Is IBM a degenerative disease or an autoimmune myopathy? Features like MHC-1 upregulation and inflammatory infiltrates suggest the latter, Dr. Mammen said.
“On the other hand, you have these abnormal rimmed vacuoles and abnormal protein aggregates that suggest that IBM is a degenerative disease process, somewhat like Alzheimer’s disease of the muscle,” he said, noting this once seemed logical because patients’ muscle weakness does not respond well to treatment. “But my thinking has changed.”

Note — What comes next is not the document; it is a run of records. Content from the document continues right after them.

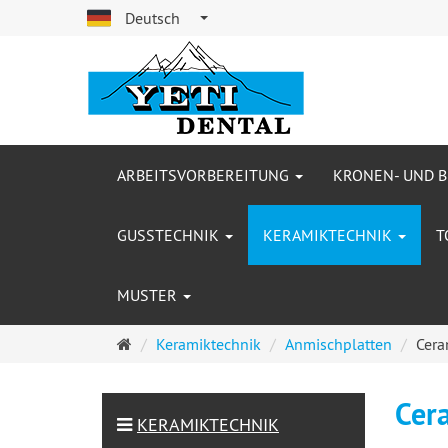
Deutsch
ARBEITSVORBEREITUNG
KRONEN- UND 
GUSSTECHNIK
KERAMIKTECHNIK
T
MUSTER
Startseite
Keramiktechnik
Anmischplatten
Cera
Cer
KERAMIKTECHNIK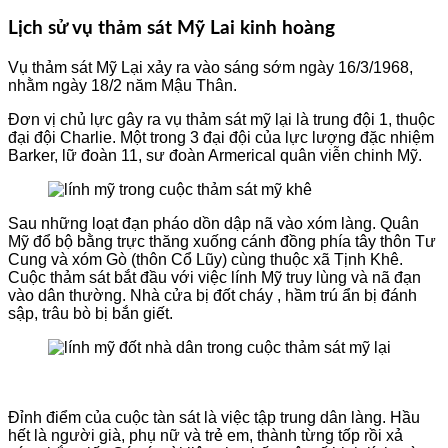
Lịch sử vụ thảm sát Mỹ Lai kinh hoàng
Vụ thảm sát Mỹ Lại xảy ra vào sáng sớm ngày 16/3/1968,
nhằm ngày 18/2 năm Mậu Thân.
Đơn vị chủ lực gây ra vụ thảm sát mỹ lại là trung đội 1, thuộc
đại đội Charlie. Một trong 3 đại đội của lực lượng đặc nhiệm
Barker, lữ đoàn 11, sư đoàn Armerical quân viễn chinh Mỹ.
Sau những loạt đạn pháo dồn dập nã vào xóm làng. Quân
Mỹ đổ bộ bằng trực thăng xuống cánh đồng phía tây thôn Tư
Cung và xóm Gò (thôn Cổ Lũy) cùng thuộc xã Tịnh Khê.
Cuộc thảm sát bắt đầu với việc lính Mỹ truy lùng và nã đạn
vào dân thường. Nhà cửa bị đốt cháy , hầm trú ẩn bị đánh
sập, trâu bò bị bắn giết.
Đỉnh điểm của cuộc tàn sát là việc tập trung dân làng. Hầu
hết là người già, phụ nữ và trẻ em, thành từng tốp rồi xả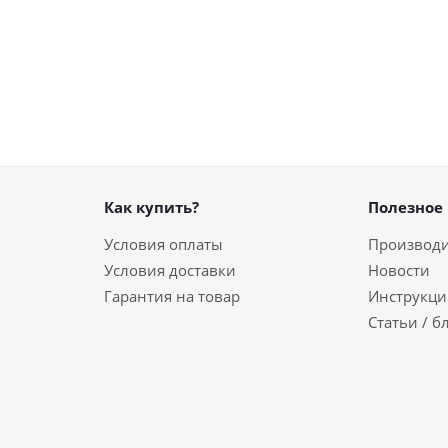
Как купить?
Полезное
Условия оплаты
Производ
Условия доставки
Новости
Гарантия на товар
Инструкци
Статьи / б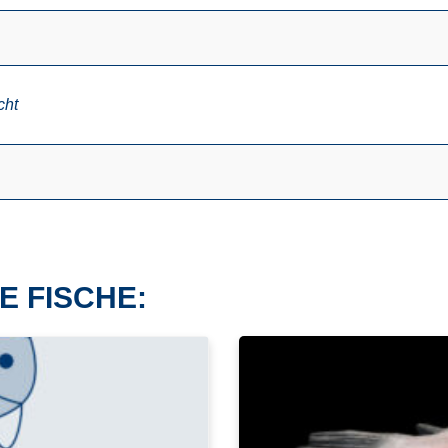
cht
E FISCHE: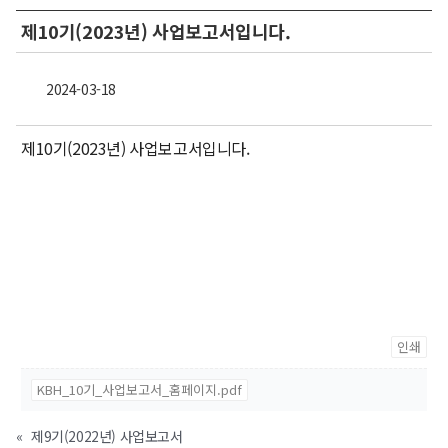
제10기(2023년) 사업보고서입니다.
2024-03-18
제10기(2023년) 사업보고서입니다.
인쇄
KBH_10기_사업보고서_홈페이지.pdf
«
제9기(2022년) 사업보고서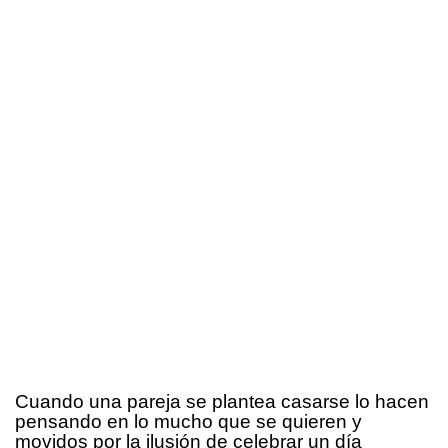
Cuando una pareja se plantea casarse lo hacen
pensando en lo mucho que se quieren y
movidos por la ilusión de celebrar un día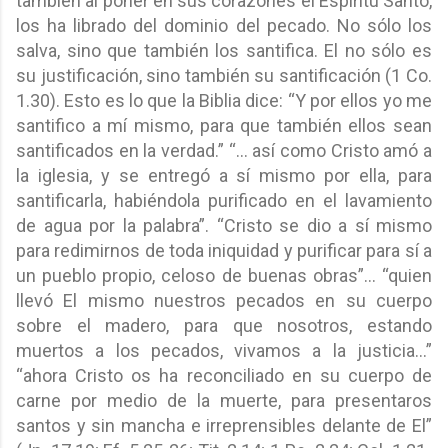
también al poner en sus corazones el Espíritu Santo,
los ha librado del dominio del pecado. No sólo los
salva, sino que también los santifica. El no sólo es
su justificación, sino también su santificación (1 Co.
1.30). Esto es lo que la Biblia dice: “Y por ellos yo me
santifico a mí mismo, para que también ellos sean
santificados en la verdad.” “… así como Cristo amó a
la iglesia, y se entregó a sí mismo por ella, para
santificarla, habiéndola purificado en el lavamiento
de agua por la palabra”. “Cristo se dio a sí mismo
para redimirnos de toda iniquidad y purificar para sí a
un pueblo propio, celoso de buenas obras”… “quien
llevó El mismo nuestros pecados en su cuerpo
sobre el madero, para que nosotros, estando
muertos a los pecados, vivamos a la justicia…”
“ahora Cristo os ha reconciliado en su cuerpo de
carne por medio de la muerte, para presentaros
santos y sin mancha e irreprensibles delante de El”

Recent research suggests some IBM patients have a genetic predisposition to impaired autophagy, he said. Their rimmed vacuoles are enriched for proteins regulating autophagy and protein folding, including the protein FYCO1. Autophagy is a process that helps the body rid itself of abnormally folded proteins. A 2017 study showed that in whole exome sequencing, 11.3% of IBM patients had missense coding variants of FYCO1 compared to 2.6% of controls. FYCO1 plays a role in autophagosome transport, and these mutations may impair this process in patients with IBM and lead to impaired autophagy.29 IBM may have a primary autoimmune component: Evidence from a 1984 study shows that in IBM, cytotoxic CD8+ T cells invade the myofibers, said Dr. Mammen.30
“There are two populations of T cells. There’s a clonally diverse, noninvasive population of T cells, but there is also an autoinvasive, clonally restricted population invading these myofibers,” he said.31 “These clonal populations can persist for years in a single patient, and may be found in multiple muscles of the same patient, so you find these same T cell clones in multiple muscles.32 T cell clones are found both in the blood and muscle.33 All of this together suggests that there is some antigen-driven process in IBM that is leading to this clonal expansion of T cells.”
A recent study showed 58% of IBM patients have aberrant populations of circulating large granular lymphocytes and meet the diagnostic criteria for T-cell large granular lymphocytic leukemia (T-LGL).34
“These cells are clonal and stable, and they express various markers, including CD57, which is a marker for T cells undergoing persistent antigenic stimulation,” said Dr. Mammen. “These T cells have increased cytotoxic potential and resistance to apoptosis. They tend not to be killed by corticosteroids, which may be why these patients don’t respond to this treatment.” Patients who meet the T-LGL criteria tend to have more severe disease. LGL cells are more prevalent in the blood of IBM patients than in controls, and the CD87+ T cells invade a patient’s muscle fiber. “The more abnormal LGL lymphocytes you have in your blood, the more inflammation you have in your muscle.”
IBM’s phenotype differs from that of T-LGL in a few ways: More men have IBM than women—which is not true for T-LGL—and T-LGL features, such as neutropenia, are not seen in IBM, said Dr. Mammen.
“A reasonable hypothesis is that persistent, antigenic stimulation of T cells have sort of precipitated a neoplastic-like disorder, where you have a population of aggressive and resistant T cells, and it may explain why IBM is refractory to most immunosuppressive therapies like corticosteroids, because the T-LGL cells are also resistant to corticosteroids,” he said.